The ABC was an English car manufactured between 1920 and 1929 by ABC Motors.
It was a light car (305 kg), powered by a 1203 cc flat-twin, air-cooled engine designed by Granville Bradshaw (the man who was also responsible for the ABC Motorcycle). The engine however was difficult to start, loud, inefficiently lubricated, and prone to breakages, particularly the quite long, exposed push rods. Over time quality improved dramatically. Combined with the vehicle's light weight, the powerplant made the car quite fast for its size, capable of speeds pushing 60 miles per hour, and boasting quite good acceleration. ABC was originally part of the Harper Bean combine, and was based in Hersham, Surrey and Harper Bean supplied castings, stampings, and forgings utilized on the first ABCs. The car was expensive; in 1920 it sold for £414 but came down to £265 for a four seater in 1923.

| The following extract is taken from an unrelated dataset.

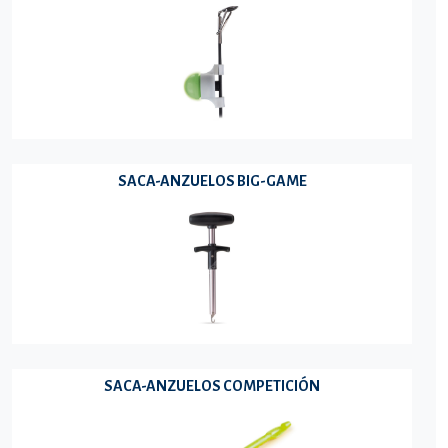
SACA-ANZUELOS BIG-GAME
SACA-ANZUELOS COMPETICIÓN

The "radiator" cap was actually the fuel tank filler, which led to problems when mechanics not familiar with air-cooled cars topped off the fuel tank with water.
In 1925 a more refined version came featuring stronger valve gear, a better system of lubrication, and enclosed pushrods. Front wheel brakes became an option.
The company introduced a Super Sports model in 1925 with a 1320 cc engine. This was the only model offered for the last four years of ABC's production.